Silly Goose, you linked to yourself...
 
oh
i didnt mean to do that
how do i link the post normally :P
1
Q: Why is a symmetry transformation defined to preserve $|\langle\phi|\psi\rangle|^2$?

SolidificationIn the proof of Wigner's theorem, the crucial role is played by the quantity $|\langle\phi|\psi\rangle|^2$ where $|\psi\rangle$ and $|\phi\rangle$ represent two distinct physical states (or more precisely, two distinct rays) of a system. Expanding the states in the orthonormal eigenbasis $\{|a_n\...

 
@SillyGoose No, such overlap integrals do mean the probability that $\left|\psi\right>$ will be found in state $\left|\phi\right>$, if you can find a measurement operator that can measure either state directly.
 
but does one exist in general?
 
I think so, because it would be difficult to prepare those states if not
 
6:47 AM
hm i see so e.g. for spin-1/2 $1/\sqrt{2}(\lvert 0 \rangle + \lvert 1 \rangle)$ i suppose in the context of measuring $S_z$ you could compute the probability of getting either spin value by projecting as in other peoples's answers
 
I know you linked to ACM's post that there are superselection rules.

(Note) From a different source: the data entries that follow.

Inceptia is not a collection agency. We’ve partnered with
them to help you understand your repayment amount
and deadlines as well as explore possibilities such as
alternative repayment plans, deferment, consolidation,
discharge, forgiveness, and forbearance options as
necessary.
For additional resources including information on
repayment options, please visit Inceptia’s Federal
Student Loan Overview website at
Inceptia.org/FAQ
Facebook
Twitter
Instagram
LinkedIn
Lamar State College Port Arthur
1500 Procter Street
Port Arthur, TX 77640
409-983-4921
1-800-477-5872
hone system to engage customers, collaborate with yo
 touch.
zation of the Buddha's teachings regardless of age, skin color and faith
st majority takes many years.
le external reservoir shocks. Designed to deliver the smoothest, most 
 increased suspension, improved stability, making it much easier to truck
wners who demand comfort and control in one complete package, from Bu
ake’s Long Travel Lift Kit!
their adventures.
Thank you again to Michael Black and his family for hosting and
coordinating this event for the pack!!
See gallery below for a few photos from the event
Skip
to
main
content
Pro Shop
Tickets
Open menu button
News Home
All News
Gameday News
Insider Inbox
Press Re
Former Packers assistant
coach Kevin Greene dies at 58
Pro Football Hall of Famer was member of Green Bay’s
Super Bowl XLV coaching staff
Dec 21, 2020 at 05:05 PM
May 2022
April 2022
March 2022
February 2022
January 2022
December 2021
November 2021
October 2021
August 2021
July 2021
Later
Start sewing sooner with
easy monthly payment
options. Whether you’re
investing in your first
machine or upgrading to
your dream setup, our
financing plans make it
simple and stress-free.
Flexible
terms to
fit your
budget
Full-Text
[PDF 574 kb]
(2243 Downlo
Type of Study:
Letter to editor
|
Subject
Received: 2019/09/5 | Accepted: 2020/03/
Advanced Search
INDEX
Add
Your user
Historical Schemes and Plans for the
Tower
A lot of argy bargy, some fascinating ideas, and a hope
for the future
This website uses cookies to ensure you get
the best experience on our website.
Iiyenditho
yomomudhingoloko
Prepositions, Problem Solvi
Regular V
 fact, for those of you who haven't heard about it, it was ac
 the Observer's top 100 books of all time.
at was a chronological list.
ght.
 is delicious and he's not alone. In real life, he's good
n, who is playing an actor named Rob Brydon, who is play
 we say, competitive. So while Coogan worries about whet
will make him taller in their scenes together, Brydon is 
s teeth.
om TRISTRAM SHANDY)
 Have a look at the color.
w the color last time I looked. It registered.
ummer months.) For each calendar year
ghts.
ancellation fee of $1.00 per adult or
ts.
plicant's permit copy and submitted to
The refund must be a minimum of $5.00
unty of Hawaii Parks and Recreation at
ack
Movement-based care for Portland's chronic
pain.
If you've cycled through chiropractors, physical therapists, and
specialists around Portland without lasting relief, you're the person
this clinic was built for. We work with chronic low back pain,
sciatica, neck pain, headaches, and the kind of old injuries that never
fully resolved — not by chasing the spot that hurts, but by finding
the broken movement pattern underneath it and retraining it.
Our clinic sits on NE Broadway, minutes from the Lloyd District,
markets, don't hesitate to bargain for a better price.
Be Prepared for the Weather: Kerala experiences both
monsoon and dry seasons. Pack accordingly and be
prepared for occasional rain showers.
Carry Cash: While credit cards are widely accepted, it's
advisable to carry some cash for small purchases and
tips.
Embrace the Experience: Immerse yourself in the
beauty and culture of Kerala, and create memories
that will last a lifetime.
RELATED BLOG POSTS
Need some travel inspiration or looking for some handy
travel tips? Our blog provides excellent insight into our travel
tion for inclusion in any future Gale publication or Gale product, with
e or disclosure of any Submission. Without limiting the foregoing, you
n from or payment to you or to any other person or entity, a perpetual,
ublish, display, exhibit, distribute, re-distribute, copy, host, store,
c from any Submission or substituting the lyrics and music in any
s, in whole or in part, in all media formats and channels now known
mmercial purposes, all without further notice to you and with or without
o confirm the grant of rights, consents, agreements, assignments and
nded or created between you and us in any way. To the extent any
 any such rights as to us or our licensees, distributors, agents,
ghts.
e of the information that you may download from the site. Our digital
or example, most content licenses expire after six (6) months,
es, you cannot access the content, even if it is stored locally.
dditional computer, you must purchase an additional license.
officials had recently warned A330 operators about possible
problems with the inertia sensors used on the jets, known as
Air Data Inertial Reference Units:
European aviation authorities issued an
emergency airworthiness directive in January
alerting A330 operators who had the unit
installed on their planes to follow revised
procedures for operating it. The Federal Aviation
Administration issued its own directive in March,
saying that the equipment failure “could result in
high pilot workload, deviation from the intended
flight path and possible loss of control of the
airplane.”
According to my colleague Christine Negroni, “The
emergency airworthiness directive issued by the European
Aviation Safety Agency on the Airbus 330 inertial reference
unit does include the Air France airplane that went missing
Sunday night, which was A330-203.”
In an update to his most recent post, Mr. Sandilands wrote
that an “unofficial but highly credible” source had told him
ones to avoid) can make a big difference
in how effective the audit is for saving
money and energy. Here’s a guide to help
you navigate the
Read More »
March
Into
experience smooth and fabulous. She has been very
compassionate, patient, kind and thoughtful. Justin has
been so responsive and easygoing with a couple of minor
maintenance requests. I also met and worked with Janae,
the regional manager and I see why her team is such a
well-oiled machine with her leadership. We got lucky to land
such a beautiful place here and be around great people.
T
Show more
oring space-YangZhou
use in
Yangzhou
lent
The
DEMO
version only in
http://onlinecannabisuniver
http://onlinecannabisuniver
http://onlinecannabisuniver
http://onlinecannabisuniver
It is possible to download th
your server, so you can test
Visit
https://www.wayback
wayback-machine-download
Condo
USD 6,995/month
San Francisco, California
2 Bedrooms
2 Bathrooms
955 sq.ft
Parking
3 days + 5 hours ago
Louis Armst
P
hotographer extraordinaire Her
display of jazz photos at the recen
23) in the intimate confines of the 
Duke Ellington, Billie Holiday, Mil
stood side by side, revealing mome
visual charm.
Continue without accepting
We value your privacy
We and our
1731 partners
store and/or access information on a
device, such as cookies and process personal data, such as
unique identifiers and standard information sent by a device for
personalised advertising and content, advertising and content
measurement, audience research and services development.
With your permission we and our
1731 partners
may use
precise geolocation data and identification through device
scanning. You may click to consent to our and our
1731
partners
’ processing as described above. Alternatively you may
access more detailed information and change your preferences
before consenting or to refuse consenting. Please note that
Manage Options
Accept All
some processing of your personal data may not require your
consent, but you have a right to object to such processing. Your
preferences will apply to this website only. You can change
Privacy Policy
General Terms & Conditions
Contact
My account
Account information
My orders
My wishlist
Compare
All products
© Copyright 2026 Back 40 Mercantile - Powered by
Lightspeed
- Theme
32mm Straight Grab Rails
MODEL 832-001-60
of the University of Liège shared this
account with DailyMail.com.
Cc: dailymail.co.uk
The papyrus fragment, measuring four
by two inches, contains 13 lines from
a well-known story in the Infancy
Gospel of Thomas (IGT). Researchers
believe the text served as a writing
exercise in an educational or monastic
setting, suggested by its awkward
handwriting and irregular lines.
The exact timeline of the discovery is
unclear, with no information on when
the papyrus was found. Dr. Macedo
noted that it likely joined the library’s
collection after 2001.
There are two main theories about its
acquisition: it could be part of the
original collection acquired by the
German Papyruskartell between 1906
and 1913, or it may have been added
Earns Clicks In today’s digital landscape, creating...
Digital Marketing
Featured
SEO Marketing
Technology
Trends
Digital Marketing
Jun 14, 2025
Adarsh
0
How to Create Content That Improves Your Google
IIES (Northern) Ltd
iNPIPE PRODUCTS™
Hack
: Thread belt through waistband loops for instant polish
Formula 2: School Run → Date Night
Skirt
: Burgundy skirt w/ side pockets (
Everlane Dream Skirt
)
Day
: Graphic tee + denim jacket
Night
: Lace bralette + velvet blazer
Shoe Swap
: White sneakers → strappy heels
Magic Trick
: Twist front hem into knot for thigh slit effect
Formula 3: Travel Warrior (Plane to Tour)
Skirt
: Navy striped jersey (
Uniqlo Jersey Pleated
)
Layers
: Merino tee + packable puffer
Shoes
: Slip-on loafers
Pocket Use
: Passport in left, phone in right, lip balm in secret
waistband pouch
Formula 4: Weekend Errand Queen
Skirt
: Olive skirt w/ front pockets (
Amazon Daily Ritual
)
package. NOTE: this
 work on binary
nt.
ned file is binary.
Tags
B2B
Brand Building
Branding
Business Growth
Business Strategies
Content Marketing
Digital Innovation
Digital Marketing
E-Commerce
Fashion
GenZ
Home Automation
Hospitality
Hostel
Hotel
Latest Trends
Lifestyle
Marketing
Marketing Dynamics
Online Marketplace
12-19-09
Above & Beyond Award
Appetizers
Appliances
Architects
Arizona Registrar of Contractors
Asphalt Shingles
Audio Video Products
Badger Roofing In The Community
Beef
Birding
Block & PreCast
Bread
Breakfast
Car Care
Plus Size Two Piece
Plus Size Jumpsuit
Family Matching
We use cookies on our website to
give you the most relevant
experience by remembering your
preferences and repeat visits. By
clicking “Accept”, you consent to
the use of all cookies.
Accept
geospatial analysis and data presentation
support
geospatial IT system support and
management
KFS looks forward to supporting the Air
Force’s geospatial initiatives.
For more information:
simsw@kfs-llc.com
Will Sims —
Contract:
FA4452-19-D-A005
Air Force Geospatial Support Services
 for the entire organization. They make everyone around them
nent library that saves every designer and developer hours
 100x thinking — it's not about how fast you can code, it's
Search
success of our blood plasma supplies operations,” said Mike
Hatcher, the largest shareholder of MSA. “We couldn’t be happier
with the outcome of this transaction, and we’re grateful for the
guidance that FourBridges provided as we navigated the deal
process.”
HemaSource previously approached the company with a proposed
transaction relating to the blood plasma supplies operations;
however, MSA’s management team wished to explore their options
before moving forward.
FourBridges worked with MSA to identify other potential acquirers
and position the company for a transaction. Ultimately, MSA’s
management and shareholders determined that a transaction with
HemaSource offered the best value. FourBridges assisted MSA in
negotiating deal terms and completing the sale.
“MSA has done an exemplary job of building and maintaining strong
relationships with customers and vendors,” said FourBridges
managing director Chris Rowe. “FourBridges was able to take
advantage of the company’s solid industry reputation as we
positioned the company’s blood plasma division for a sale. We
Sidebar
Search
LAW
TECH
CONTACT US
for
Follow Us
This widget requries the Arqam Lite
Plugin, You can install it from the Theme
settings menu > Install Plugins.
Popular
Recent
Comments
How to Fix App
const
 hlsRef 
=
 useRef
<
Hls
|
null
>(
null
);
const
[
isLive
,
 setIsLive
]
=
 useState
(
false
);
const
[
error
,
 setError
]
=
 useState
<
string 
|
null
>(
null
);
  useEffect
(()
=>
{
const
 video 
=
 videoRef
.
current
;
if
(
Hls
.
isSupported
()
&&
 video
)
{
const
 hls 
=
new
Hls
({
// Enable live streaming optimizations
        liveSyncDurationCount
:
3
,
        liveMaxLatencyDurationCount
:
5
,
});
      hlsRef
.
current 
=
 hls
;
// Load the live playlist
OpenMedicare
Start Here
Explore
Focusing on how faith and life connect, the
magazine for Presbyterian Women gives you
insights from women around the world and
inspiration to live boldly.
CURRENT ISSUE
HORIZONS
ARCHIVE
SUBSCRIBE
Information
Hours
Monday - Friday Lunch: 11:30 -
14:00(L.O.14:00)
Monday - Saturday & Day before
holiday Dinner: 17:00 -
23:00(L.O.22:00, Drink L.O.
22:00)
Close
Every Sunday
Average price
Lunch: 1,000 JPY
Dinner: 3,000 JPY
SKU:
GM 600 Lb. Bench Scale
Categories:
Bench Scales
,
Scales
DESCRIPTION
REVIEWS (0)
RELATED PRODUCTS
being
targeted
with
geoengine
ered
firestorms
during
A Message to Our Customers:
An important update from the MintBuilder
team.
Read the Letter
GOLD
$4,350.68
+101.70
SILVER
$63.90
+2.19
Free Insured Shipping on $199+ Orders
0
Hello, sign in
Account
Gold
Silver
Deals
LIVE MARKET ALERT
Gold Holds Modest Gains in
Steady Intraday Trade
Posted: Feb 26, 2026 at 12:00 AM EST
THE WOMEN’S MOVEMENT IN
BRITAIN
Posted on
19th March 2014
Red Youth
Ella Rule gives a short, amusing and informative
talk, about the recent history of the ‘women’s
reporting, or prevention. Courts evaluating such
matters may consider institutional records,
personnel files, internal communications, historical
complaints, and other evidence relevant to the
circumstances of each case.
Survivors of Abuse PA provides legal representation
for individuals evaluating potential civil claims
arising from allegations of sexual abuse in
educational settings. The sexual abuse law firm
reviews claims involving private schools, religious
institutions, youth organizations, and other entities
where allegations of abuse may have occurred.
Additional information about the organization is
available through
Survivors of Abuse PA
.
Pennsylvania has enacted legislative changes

But those superselection rules can be taken backwards to mean that some certain states in the Hilbert space cannot be realised. Then there is no point talking about them
 
i have taken back my comments :P
 
@SillyGoose It is easier to think of photon polarisations. You can get any angle's linear polarisation, and you can get circular polarisation. That should give you access to measure basically any state you want
and it is nice because you can not just measure any probability you like, but that you can also use the same setup to generate any state you want
of course, you will never get fermionic photons this way, but that is a situation that we would not have intended to scrutinise anyway
If I have some more time, I would directly answer the OP's question by saying the above. The rest of the answers are mired in the minutiae and are not actually answering the crux of his question, as you are concerned about
 
hm well im still confused because under the assumptions of textbook quantum mechanics any state post-measurement will be in an eigenstate of the observable you measured. so the observable to be measured in this case would have to have eigenstate $\lvert \phi \rangle$, which is what i am caught up on
i am not familiar with the photon polarization example
because what i am thinking is: is an arbitrary superposition of say energy eigenstates $\Sigma_n c_n \lvert E_n \rangle$ really an eigenstate of some observable? but idk .-.
 
@SillyGoose Ok, if that is the case, then you should consider measuring the spin of an electron in an arbitrary direction, and realise that, any $\left|\phi\right>$ that you write down, corresponds to spin up in some certain direction
 
6:55 AM
oh i see okay
Hm but something bugs me. The spin-1/2 system is almost trivial because it is a dimension two system so for any arbitrary state it is immediate that a post-measurement state will be one of the two eigenstates. And so the understanding of the amplitude squared as given in the current answers follows
But youre saying this is generally true for other systems
Hm well i think its true for orbital ang because i do recall linear combos of spherical harmonics are eigenstates of a rotated orbital ang operator
I guess i have to convince myself for non rotation related things :P
 
7:15 AM
I would just argue that the formalism of QM is internally consistent. Even though it is only trivial to do all these measurements on angular momentum stuff, the formalism is the same, which means that it is in principle possible to do the same kind of stuff with any measurement operator you want.
sorry, any state you want
as long as it is not forbidden by some superselection rule
 
Hm well i learned something new :D
 
 
1 hour later…
8:52 AM
Current outline of my book has 110 chapters
it is a tad ambitious
 
 
2 hours later…
10:46 AM
One of them is on Hoyle's theory of gravitation because we need to never forget
 
For an electron in a magnetic field how should the spin orientation be so that the electron has the lowest energy value, hence a more stable state?
 
Aligned with the magnetic field IIRC
Landau talks about it lemme check
The Hamiltonian for an electron in a magnetic field is $$- \frac{\mu}{s} \hat{\vec{s}} \cdot \hat{\vec{H}}$$
 
Then, does it mean that the corresponding magnetic moment is anti-parallel with the magnetic field direction?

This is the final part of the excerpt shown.